Thanks for this thread lisab!

Wow, that's a good story! Sending out someone out by donkey in order to make a phone call, great how that used to work.
 
  • #24
At first I couldn't think of any bizarre job I've had - but then I realized... I've worked for a science fiction convention;

I've been a driver for this fellow, an assistant to this replicant, this droid, this guy and this guy + some other actors I can't remember at the moment.
 
  • #25
Thinking of my work at SF conventions, I remembered a little story I simply can not resist telling o:).

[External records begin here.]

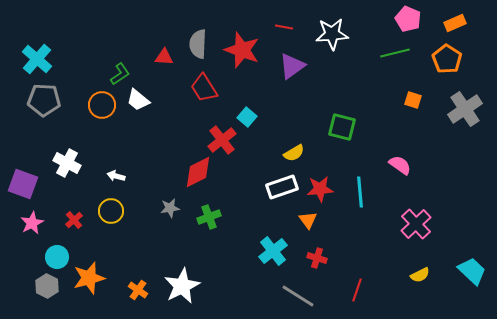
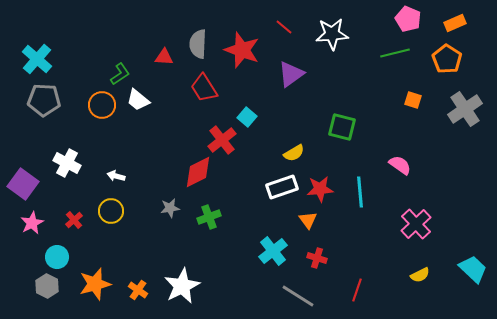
red line at (284, 27): rotated 30 degrees clockwise
purple triangle at (292, 66): moved 1 px left, 8 px down
purple square at (23, 184): rotated 16 degrees clockwise
cyan trapezoid at (472, 271): moved 1 px right, 2 px up
orange star at (89, 278): moved 6 px right, 6 px down
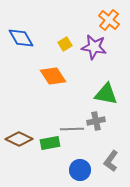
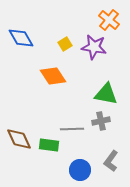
gray cross: moved 5 px right
brown diamond: rotated 40 degrees clockwise
green rectangle: moved 1 px left, 2 px down; rotated 18 degrees clockwise
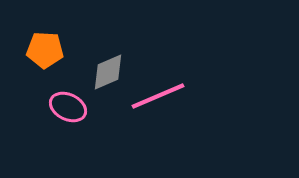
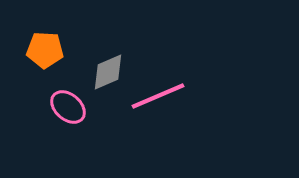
pink ellipse: rotated 15 degrees clockwise
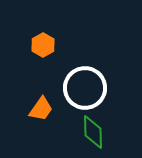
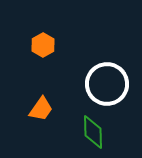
white circle: moved 22 px right, 4 px up
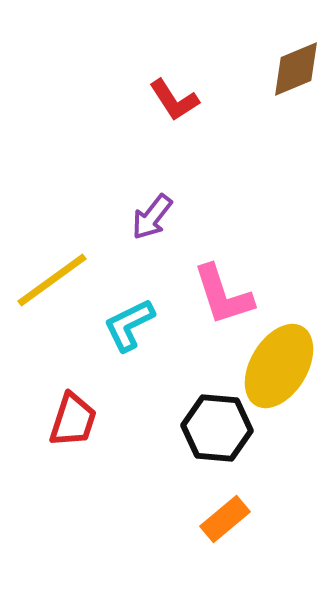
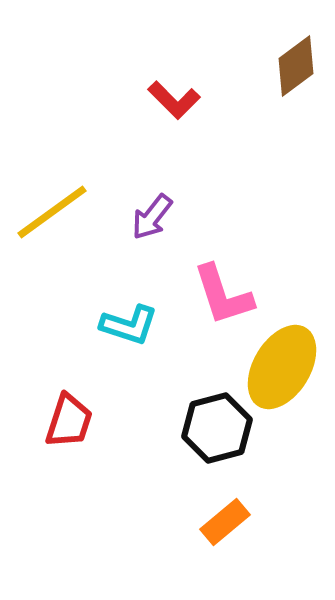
brown diamond: moved 3 px up; rotated 14 degrees counterclockwise
red L-shape: rotated 12 degrees counterclockwise
yellow line: moved 68 px up
cyan L-shape: rotated 136 degrees counterclockwise
yellow ellipse: moved 3 px right, 1 px down
red trapezoid: moved 4 px left, 1 px down
black hexagon: rotated 20 degrees counterclockwise
orange rectangle: moved 3 px down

As you may understand, some actors who appear at science fiction conventions are not actually very famous, at least outside the SF genre.

I have a friend who sometimes has a mouth that speaks before his head processes thoughts (he was also working at the convention).

This friend of mine was in a car with two not so famous actors (but they had been in very famous SF movies) - the car was taking them to their hotel the first night. The journey went through the central parts of the city, and as the car approached the very best hotel we have in our city, my friend was trying to provide some interesting local information; he pointed at the luxury hotel and said to them:

- This is where all famous people stay when they visit this city.

And then the car passed by, heading for the not so glamorous hotel where the actors actually would stay.